SSM Health first to use national service to locate medical records

November 1, 2016

By BETSY TAYLOR

When a patient arrives at an emergency department or visits a doctor's office for a chronic condition, the treating clinician routinely asks questions about medical history and checks the individual's electronic medical record.

But what about all the information the clinician doesn't have, say, if the patient is new or has been treated by multiple care providers at multiple locations across multiple health systems and can't remember all the details of those visits? How does the treating clinician find out what tests have been administered and where, the ultimate diagnosis and the prescribed treatment?

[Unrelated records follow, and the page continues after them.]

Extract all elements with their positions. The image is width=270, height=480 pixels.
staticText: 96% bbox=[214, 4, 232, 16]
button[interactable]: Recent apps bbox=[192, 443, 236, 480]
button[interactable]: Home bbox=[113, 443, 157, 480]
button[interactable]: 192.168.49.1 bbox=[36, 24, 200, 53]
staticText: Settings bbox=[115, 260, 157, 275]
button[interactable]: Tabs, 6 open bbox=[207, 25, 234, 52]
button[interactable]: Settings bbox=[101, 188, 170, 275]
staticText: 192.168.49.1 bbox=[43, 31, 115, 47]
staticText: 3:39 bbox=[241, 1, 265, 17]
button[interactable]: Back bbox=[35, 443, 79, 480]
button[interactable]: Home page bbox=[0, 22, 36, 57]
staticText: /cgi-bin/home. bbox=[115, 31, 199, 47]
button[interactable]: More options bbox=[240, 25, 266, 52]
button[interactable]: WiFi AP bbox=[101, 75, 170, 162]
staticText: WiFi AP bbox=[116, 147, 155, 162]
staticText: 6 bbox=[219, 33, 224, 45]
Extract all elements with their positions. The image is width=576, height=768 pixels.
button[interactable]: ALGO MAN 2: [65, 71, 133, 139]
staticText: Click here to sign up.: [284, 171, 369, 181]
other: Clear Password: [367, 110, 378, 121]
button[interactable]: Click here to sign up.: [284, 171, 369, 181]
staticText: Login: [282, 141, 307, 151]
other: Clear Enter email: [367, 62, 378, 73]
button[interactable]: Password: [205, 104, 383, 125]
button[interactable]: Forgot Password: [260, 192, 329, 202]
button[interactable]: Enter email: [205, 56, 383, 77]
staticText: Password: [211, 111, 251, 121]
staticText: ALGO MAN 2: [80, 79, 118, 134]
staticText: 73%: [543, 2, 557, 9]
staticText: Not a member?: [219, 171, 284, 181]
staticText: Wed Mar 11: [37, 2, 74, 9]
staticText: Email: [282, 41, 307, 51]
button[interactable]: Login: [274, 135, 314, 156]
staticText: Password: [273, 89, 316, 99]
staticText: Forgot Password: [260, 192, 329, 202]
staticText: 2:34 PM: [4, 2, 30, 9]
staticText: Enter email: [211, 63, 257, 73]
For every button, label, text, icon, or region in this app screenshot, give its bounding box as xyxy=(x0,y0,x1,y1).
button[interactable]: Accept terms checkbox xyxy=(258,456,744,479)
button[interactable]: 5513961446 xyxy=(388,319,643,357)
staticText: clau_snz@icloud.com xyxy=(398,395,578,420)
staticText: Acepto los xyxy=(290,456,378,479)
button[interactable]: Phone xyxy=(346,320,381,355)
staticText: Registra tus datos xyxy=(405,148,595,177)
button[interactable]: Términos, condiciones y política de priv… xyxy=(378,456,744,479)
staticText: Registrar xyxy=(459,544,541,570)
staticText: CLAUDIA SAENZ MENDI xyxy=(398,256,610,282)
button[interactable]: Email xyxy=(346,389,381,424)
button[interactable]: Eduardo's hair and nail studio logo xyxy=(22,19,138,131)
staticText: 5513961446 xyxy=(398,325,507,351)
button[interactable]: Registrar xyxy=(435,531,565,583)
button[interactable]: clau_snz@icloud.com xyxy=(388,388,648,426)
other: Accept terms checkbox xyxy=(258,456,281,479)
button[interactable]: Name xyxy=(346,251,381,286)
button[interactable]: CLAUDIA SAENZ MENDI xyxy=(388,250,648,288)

SSM Health's Dr. Richard Vaughn, left, and Dr. Peter Schoch support the National Record Locator Service. The tool makes it easier for clinicians to determine where a patient has received care and solicit test results and treatment information that inform current diagnosis and treatment decisions. Vaughn is SSM Health's chief medical Information officer and a corporate vice president. Schoch's title is medical director – value-based care delivery for SSM Health St. Louis.
Photo courtesy of SSM Health

To better answer those questions and to expand upon the data available in its patients' electronic health records, this summer SSM Health became the first health care system in the nation to go live with Surescripts' National Record Locator Service. Surescripts is an Arlington, Va.-based health information technology company. Its new record locator service allows 10,000 clinicians within SSM Health to more easily determine where a patient has received care in order to locate patient records, including test results from outside of SSM Health that flesh out the patient's medical history.

Dr. Richard Vaughn, SSM Health's chief medical information officer and corporate vice president, said of the record locator service, "It's part of the tool kit you need to have when working in health care today." Having a more complete patient care history should allow providers to make faster and better decisions, avoid reordering expensive tests and ensure that patients receive the best care possible, according to St. Louis-based SSM Health. SSM Health is not being charged for the record locator system during this early phase of use.

A description from SSM Health explains how the system works. When a patient is registered at an SSM hospital, doctor's office or urgent care site in Missouri, Illinois or Oklahoma, that patient has the choice of opting in or opting out of Health Information Exchange. The exchange is a secure method of sharing patient information electronically and includes the National Record Locator Service. If the patient opts in, an automatic electronic query is made to a Surescripts master patient index. The algorithm compares multiple data points to make sure retrieved records relate to the same patient.

The national record locator query generates a list of places where the patient has been for care that can be opened in the Epic software that SSM uses for its patient medical records.

Then clinicians can request records of treatments and test results conducted outside the SSM system through Carequality, a broad health care industry collaborative that has developed a common interoperability framework to share health care data in a standard format that can then be displayed in the patient's electronic medical record. Requests made through the system comply with existing law and privacy standards. Vaughn said patients can opt out of the National Record Locator Service.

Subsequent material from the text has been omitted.